◆ **Exercise instructions**: Copy each line from the entries that the word "Convocation" appears in.

◆ **Records shown**:
%%
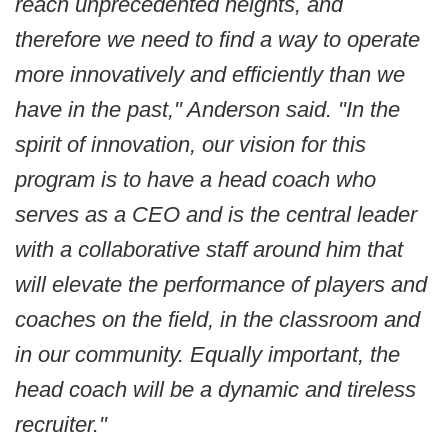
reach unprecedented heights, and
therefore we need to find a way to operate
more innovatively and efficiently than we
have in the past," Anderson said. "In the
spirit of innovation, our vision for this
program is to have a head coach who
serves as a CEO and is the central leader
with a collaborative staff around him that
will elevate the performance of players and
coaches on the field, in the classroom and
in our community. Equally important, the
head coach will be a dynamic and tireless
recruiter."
%%
%%
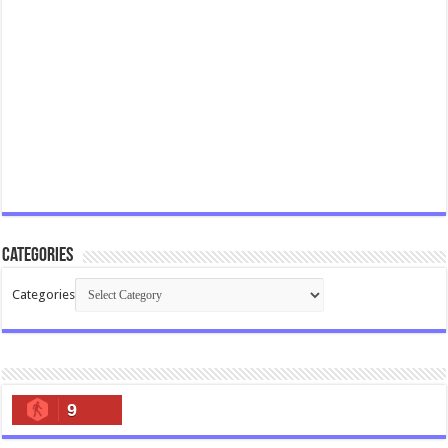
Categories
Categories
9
%%
%%
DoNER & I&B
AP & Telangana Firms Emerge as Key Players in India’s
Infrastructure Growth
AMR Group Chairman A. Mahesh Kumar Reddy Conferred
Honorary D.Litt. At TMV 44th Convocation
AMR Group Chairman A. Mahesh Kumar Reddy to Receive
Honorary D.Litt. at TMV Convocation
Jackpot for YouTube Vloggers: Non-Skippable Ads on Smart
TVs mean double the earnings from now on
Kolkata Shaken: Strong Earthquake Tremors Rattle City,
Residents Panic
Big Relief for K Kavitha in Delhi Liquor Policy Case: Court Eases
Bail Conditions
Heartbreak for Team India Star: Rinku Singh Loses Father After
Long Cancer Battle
%%
◆ **Task output**:
Honorary D.Litt. At TMV 44th Convocation
Honorary D.Litt. at TMV Convocation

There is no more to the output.